Almost seventy-five years ago, Rangely’s first medical provider was a country doctor who rode horseback from Meeker. Then in 1947 the town opened Rangely Community Hospital and in 2013 built the current Rangely District Hospital (RDH) which serves the area from Dinosaur National Monument to Douglas peak and Baxter Pass; and from the Utah Border to midpoint between Rangely and Meeker.
Continuing its rural healthcare heritage, Rangely celebrates the establishment of the Rangely Hospital Foundation (Foundation)–dedicated to raising and stewarding funds for the advancement of community health. John Payne, Chairman of the Board of Directors, said, “For a long time I have seen the benefits of a hospital foundation in other places and have coveted such a foundation for our hospital. It seems to me that a committed board of like-minded community members who desire to see their community improved by supporting a medical heath center is an obvious choice.”
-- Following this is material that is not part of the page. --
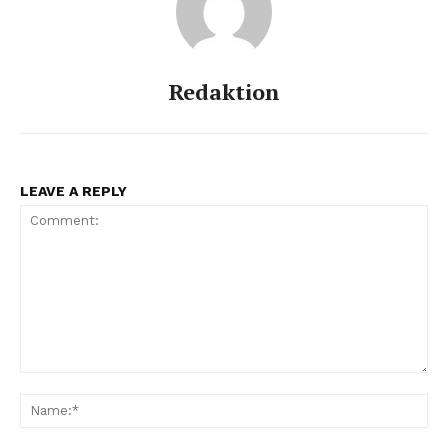
Redaktion
LEAVE A REPLY
Comment:
Na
The Foundation focuses on town projects which 1) maintain rural integrity; 2) create healthy environments; 3) provide senior citizens with interactive outdoor activities; 4) offer the youth recreational activities; 5) encourage residents to live healthy lives; and 6) facilitate community relationships. Board member, Jeannie Caldwell, expresses these values saying, “As I was looking for ways to serve and love our community, I strongly felt the importance of a hospital to a rural community. A strong hospital touches most lives in a community. Anything I could do to assist with the health of the community was important to me.”
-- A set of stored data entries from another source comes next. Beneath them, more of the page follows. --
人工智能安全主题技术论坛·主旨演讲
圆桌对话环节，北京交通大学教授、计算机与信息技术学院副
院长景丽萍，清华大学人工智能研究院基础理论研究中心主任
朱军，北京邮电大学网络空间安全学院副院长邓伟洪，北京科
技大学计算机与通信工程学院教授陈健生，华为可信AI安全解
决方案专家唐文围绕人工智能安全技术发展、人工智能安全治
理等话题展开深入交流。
Each Board member offers experience and knowledge beneficial to creating a success foundation. Keith Peterson says, “The community will begin to see (in short order) tangible projects that support community wellness and provide opportunities for healthy interactions between the hospital and its constituents.”
Presently the Foundation is developing a senior-living park (North Park) adjacent to Eagle Crest Senior Living Center–an outdoor recreational park where the residents can walk, exercise, sit, and relax, encouraging its senior citizens to socialize, stay active, maintain strength and flexibility. North Park will enhance the quality of seniors’ lives by offering adaptive pathways and seating areas, picnic settings, bird watching stands, exercise spaces, a memorial garden, gazebo, and waterfall.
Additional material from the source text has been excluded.